Long and rambly post ahead, sorry.
This post by Hello_My_Lover got me thinking about this sometimes contentious topic, again, along with lots of Internet browsing about wanting children and grandchildren and all the meanings we attach to them (always a dangerous thing). I never wanted children when younger, and now in my late thirties my wistfulness about having them is mostly a function of the door closing on biological reproduction. When I see pregnant women, I don't feel yearnings or the desire for a baby I'm supposed to - I think about how cute babies are, or how excited she might be, or how being pregnant must be an interesting feeling. I know this desire isn't about a baby, but about having love or a family at some point, in whatever form that might appear in my life.
And that got me thinking about child-related visions and fantasies of the future. Like, for me, in a perfect world, I might have a partner who's committed to really splitting the child care and housework, and then I wouldn't be angry about having a child - probably not more than one, though. Alternatively, my idea of a "big happy family" is a couple of his kids plus a biological one of ours, or just his kids by themselves, which is equally fine. (It's not that weird once someone pointed out to me that I grew up in this kind of family, so I'm trying to recreate it.)
But to my mother or maybe other possible grandparents, this is probably disappointing - the only thing my mom asked was, "How about your own?" She has, in the past, ordered me to produce kids, preferably multiple, because she hated being an only child (she wanted 6 kids. Nope! Not my dream). She would also be extremely offended by my wanting to work - I once pointed out to her that it was great that fathers took care of their babies, too, and she threw a fit saying she'd "failed to teach me about the importance of [women] taking care of babies." She finds women having kids on their own "immoral," and I would worry about her mistreating a child IF I had had one by myself.
All of which is to say that my way of being a mother or stepmother would disappoint and hurt my own mother, which makes me wonder about how people think about wanting children, and some of the thoughts I've read about the fantasy part of having kids.
"I wanted a boy/girl/all boys/all girls/ the daughter/son I'll never have"
Ah, the gender thing with all of its individual variations. I wonder what kind of daughter or son you'd want? A girl to dress up? I can see women wanting their daughters around as adults...but what if they move for whatever reason? What if they don't like spas or shopping or kids? What if your son isn't the kind of boy you'd envisioned when you wanted "a boy"?
"I wanted biological kids/grandkids so I can see how my blue eyes or smile would look on another face."
That would be fun, I'm not going to lie. There's all kinds of cool ways that could go. What if your child doesn't look like you at all though? My own mother bitched occasionally about how little I resembled her physically - after all, she did all the work of pregnancy and giving birth! Why couldn't I have resembled her a little instead of looking 95% like my dad? (My dad's dead now, so I think she's more ok with this these days.) Most of the grandparent grief I read about is similar - "I wanted to pass down my physical looks." "When I look at my stepgrandson I see his biological grandma's smile." "I want a genetic legacy." None of this is insignificant, at all - it's very normal. But I wonder if they're upset about not having children or grandchildren themselves, or the theoretical ones who resemble them. What if your kids look mostly like one parent, or some other family member? What if your grandchild looks not like you, but like another grandparent? What if you have biracial children or grandchildren?
"Children are important because of family stories and history. I want that to matter."
Me too. I love genealogy and family stories. And yeah, I want to matter too after I'm dead - that's pretty normal as well. Sometimes...your kids won't think those same things are important. My aunt saved all kinds of family memorabilia, and my cousin sold it all on Ebay because he didn't want it around anymore. He's not at all a bad guy for doing this - it's just that sometimes personality and values aren't transmitted via genes or nurture. Sometimes you're going to be different people. Of course, some values should change - there are definitely ways I don't want to be like my parents.

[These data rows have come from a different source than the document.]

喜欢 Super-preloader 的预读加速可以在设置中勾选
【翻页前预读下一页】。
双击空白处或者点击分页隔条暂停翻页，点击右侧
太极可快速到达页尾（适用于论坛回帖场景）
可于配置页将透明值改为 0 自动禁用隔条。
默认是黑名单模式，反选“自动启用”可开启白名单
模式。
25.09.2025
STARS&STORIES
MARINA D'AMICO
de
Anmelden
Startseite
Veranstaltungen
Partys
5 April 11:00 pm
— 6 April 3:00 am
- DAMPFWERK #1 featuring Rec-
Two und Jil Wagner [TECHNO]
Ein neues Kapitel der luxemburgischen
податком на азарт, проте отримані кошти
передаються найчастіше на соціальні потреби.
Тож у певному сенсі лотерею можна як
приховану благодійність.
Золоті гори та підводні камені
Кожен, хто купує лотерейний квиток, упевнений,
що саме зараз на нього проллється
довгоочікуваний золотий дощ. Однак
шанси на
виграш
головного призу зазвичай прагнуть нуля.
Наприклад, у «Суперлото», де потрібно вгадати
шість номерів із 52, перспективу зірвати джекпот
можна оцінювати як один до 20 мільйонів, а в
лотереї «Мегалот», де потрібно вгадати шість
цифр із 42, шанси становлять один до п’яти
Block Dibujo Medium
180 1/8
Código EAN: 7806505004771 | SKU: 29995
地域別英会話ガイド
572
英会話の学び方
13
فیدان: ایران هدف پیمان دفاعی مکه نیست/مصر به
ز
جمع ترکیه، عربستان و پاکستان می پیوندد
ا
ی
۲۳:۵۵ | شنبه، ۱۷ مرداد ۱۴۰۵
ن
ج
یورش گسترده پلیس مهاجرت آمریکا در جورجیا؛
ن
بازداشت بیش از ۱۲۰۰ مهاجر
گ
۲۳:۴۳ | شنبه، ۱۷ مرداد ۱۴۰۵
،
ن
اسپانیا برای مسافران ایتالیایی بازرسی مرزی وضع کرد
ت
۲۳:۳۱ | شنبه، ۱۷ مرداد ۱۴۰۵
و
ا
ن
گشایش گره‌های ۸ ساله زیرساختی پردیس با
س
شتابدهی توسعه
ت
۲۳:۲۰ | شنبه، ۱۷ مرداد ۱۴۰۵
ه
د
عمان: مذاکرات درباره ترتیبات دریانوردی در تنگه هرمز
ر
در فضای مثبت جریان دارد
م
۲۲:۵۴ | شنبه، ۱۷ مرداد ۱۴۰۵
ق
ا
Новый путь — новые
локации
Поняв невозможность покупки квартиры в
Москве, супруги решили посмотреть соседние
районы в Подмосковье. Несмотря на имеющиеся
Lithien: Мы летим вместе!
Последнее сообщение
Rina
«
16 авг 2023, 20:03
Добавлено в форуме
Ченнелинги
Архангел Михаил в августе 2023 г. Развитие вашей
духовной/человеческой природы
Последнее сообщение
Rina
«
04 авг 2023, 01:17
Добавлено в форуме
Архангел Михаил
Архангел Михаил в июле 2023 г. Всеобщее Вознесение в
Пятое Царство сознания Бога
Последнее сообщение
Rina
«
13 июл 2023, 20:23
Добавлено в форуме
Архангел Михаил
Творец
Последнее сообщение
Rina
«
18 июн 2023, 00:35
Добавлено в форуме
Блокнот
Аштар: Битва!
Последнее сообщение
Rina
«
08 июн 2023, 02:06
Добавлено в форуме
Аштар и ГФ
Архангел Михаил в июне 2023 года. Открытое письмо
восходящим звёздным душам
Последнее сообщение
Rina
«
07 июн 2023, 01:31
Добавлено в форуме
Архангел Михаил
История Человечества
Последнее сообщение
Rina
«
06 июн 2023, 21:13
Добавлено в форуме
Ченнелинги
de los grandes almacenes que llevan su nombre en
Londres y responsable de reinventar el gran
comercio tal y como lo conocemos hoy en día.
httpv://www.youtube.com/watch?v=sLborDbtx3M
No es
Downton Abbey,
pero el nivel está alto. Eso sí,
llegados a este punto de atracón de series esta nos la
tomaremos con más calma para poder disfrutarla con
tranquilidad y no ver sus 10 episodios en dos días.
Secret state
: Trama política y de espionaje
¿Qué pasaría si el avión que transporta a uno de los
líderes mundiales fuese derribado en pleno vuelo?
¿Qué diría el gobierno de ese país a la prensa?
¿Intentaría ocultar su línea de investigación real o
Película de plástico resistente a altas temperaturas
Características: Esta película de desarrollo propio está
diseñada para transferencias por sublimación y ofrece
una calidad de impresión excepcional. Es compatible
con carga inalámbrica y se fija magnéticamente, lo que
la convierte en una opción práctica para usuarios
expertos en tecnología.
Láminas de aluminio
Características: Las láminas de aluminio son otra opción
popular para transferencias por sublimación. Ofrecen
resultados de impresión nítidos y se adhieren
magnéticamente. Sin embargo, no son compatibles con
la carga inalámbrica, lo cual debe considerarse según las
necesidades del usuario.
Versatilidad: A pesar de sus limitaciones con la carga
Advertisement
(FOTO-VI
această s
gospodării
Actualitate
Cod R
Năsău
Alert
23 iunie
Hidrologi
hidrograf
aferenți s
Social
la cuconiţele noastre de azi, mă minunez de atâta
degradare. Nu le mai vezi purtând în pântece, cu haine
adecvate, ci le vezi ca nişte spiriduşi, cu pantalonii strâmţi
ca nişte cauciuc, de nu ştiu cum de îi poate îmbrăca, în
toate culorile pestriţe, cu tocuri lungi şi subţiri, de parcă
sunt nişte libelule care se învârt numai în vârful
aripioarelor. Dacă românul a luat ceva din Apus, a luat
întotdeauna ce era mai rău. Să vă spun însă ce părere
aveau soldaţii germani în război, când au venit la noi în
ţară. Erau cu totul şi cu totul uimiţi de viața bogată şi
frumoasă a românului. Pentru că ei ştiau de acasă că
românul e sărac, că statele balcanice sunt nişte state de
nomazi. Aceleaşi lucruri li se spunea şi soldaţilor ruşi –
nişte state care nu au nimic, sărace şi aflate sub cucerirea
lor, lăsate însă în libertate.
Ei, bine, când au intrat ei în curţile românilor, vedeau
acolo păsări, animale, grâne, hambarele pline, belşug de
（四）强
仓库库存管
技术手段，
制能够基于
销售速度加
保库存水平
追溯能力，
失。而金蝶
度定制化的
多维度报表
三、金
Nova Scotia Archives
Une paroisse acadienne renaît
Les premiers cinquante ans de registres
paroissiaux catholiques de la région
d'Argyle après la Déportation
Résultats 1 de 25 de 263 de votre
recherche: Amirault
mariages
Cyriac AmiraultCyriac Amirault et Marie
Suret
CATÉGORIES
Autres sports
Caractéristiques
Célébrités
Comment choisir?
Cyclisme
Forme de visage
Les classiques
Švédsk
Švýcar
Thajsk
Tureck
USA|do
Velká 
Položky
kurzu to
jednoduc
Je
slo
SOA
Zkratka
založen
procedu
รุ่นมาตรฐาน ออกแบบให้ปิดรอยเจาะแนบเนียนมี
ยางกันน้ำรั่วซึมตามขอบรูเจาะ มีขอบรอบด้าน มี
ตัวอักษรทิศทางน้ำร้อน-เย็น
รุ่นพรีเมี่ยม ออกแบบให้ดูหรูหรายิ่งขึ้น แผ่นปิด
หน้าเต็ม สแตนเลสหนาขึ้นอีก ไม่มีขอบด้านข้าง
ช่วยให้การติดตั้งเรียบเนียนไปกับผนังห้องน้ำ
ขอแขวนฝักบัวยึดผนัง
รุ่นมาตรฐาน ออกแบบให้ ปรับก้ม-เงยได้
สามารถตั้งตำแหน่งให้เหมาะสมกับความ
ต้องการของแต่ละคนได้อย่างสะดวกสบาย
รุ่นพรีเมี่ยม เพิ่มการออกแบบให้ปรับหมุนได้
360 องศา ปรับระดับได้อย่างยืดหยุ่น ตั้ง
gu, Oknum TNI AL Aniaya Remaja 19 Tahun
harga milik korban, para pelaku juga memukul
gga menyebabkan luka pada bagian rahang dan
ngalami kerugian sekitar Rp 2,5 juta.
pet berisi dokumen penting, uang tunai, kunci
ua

"I would be disappointed (but still love my son) if he were gay because he couldn't give me biological grandchildren. I've fantasized about his wedding and everything."
Yurgh. The above may or may not happen if your kids are straight.
Of course I have as many fantasies about my future as all these people do - number one, that my family will like me, relate to me and want me around. But it is interesting to see how much we all attach to having children or a particular kind of child, particularly in regards to nebulous things like values.